Spiller, professor of English and associate dean of Florida State University College of Arts and Sciences, spoke to an audience of about 70 on March 11. She addressed the topic, “The challenges and opportunities facing colleges of arts and sciences in highly selective public research universities in the next decade” by posing a series of questions, beginning with “To what extent is the fundamental landscape for sponsored research changing?”
Citing dwindling dollars for the kind of research grants that explore big ideas and keep big projects funded, she asked how high-quality but potentially smaller research communities would be able compete, and what can institutions do to help faculty and students.
“Some kinds of research initiatives require very expensive resources,” Spiller said. “In other instances, enhancing research may not be always about resources or money, it may be about thinking flexibly.” She ticked off ideas that included taking advantage of open access research publication models to help offset increased library costs and integrating grant specialists and administrators into individual departments to improve faculty award rates.

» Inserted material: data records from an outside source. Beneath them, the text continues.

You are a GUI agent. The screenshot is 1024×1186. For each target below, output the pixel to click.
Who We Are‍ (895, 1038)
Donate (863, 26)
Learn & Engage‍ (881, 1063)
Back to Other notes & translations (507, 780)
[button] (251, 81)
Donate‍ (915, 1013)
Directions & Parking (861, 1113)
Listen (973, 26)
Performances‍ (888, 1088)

A second challenge she identified was the role of technology and teaching within the residential college model. “Personal contact, the sense that one does not just attend college but lives it, is a key note of liberal arts colleges. What does contact mean, if a student is taking your class from his dorm room?” Spiller asked.
Today’s students differ in the ways that they read, learn and think, leaving educators to wonder how best to educate the whole student, she said, and educators need to challenge, and be challenged by, new ways of teaching “so we can identify the best strategies for using new technology in ways that integrate with, rather than disrupt and disable, our core understanding of what learning is and can be.”

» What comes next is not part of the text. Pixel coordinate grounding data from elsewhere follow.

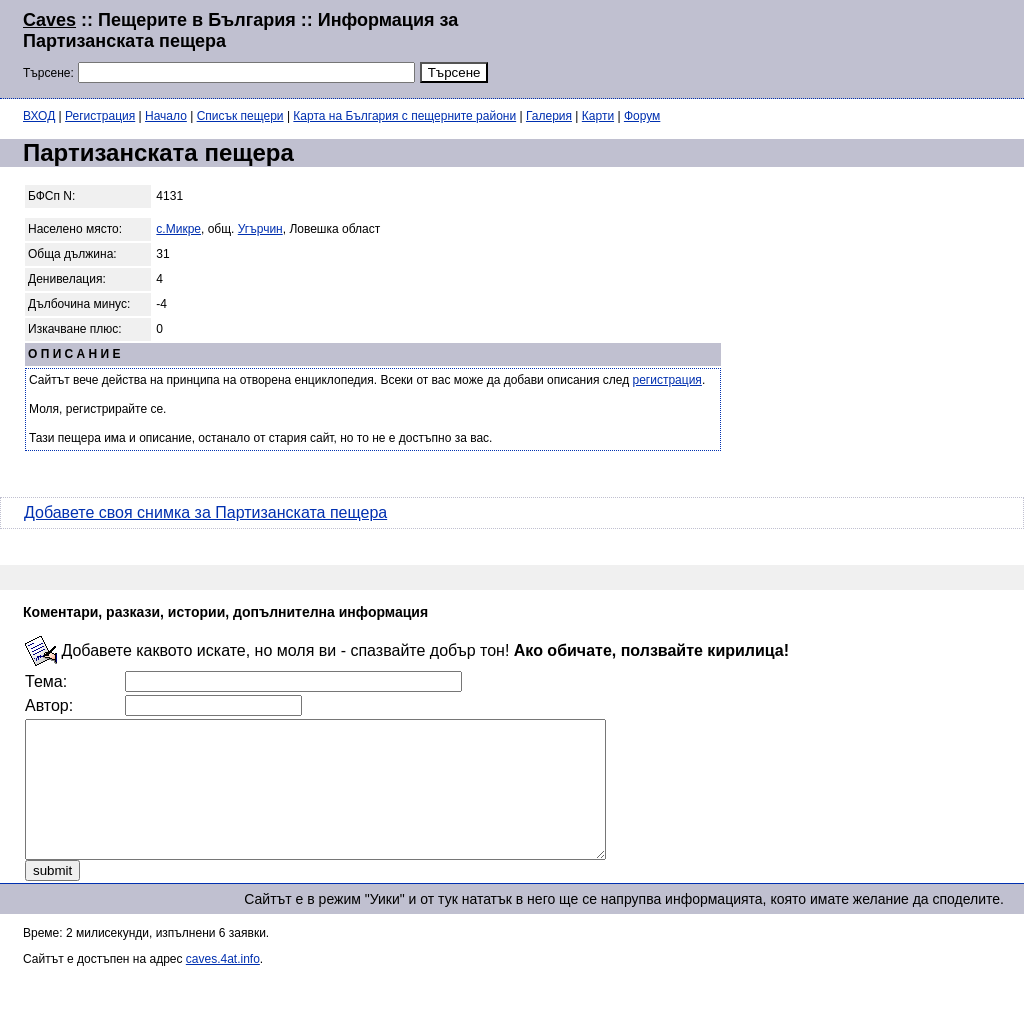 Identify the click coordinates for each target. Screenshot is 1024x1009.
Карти (598, 116)
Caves (49, 20)
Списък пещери (240, 116)
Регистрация (100, 116)
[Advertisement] (758, 47)
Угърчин (260, 229)
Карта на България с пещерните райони (404, 116)
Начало (166, 116)
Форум (642, 116)
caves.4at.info (223, 986)
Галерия (549, 116)
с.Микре (178, 229)
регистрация (667, 380)
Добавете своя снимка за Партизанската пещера (205, 512)
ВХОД (39, 116)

The costs and consequences of funding public education was Spiller’s third topic. With the ratio of state appropriations and tuition revenue at public universities almost evenly split, she said, that can cause public universities to become more tuition-driven.
“The immediate consequence is a perfect storm in which students and their parents pay more and get less,” she said.
“If affluence rather than merit becomes the basis for the selectivity of highly selective public colleges and universities, who and what will we lose? The racial and economic diversity of student bodies? First-generation college students? The veterans, who were integral to the foundation of Harpur College? Who won’t we be educating, and what ideas and innovations will we lose because we do not educate?”
Spiller explained why she chose to address the challenges as questions: “This reflects my sense that an institution such as this is at its very core about asking questions, such that any answer should remain provisional and preliminary, an interlude on the way to becoming a new question. Challenges are by definition things that structure new opportunities. Different versions of what I see as challenges are thus inseparable from future opportunities.”
Opportunities at Harpur College, she said, can be found in the established collaboration between teaching and research, because innovation occurs in places where ideas collide with one another.
Cluster hires, she said, are a way to strengthen the collaborative atmosphere. She was recruited to Florida State as part of a cluster hire and now is an administrator of clusters. An example of the power of cluster hires at Florida State is a new major in the English Department.
“We recently built a hybrid major in writing, editing and media that took discrete parts of our department and synthesized them into a major that now has 850 undergraduate majors in less than two years. It’s been a little breathtaking, but that is something we could not have done without collaboration across very different areas of our department.”
The theme that runs across these challenges is that the boundaries of the world are changing, she said.
“The biggest collective challenge to my mind thus defines a college of arts and sciences as such: to keep returning in thoughtful and never final ways to the questions of how our arts and inventions change the physical boundaries of our world in ways that change not just who we are but who and what our world is.”